◆ BRIEF:
Give back exactly the lines of the material below that start at the line containing "redaguoti arba ištrinti" and end at the line containing "tik per tam tikrą laiką nuo prane", and no others.

◆ SUPPLIED MATERIAL:

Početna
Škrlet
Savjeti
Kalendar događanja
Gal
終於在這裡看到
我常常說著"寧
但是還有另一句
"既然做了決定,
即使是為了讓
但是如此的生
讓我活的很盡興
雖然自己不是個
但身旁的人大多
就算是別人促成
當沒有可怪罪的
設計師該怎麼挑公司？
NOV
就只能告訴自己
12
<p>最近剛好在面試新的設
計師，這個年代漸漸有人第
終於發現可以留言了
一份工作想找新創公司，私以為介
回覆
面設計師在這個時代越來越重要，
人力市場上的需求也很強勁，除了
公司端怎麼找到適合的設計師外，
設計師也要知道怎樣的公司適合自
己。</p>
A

==

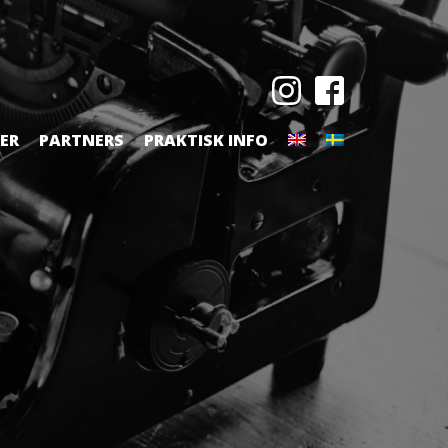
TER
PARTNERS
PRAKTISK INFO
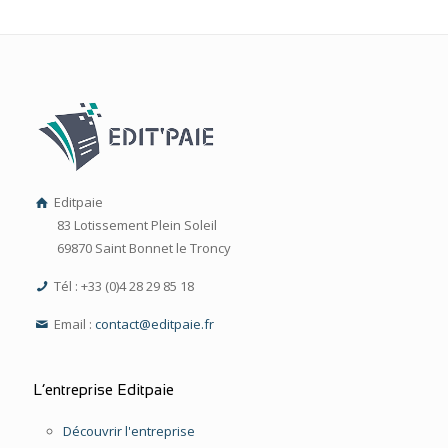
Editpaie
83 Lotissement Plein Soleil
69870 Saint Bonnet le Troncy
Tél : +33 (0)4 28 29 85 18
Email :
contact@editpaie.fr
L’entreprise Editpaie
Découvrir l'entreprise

* * *

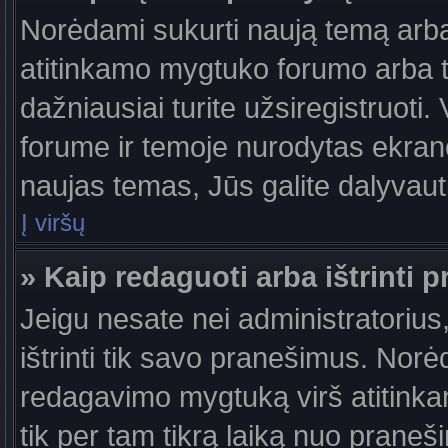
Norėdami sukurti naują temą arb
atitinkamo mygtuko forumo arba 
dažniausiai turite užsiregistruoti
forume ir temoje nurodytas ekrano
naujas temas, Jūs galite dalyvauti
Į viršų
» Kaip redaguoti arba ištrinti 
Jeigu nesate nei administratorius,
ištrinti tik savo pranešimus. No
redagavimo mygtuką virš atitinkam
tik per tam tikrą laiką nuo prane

◆ EXPECTED OUTPUT:
» Kaip redaguoti arba ištrinti 
Jeigu nesate nei administratorius,
ištrinti tik savo pranešimus. No
redagavimo mygtuką virš atitinkam
tik per tam tikrą laiką nuo prane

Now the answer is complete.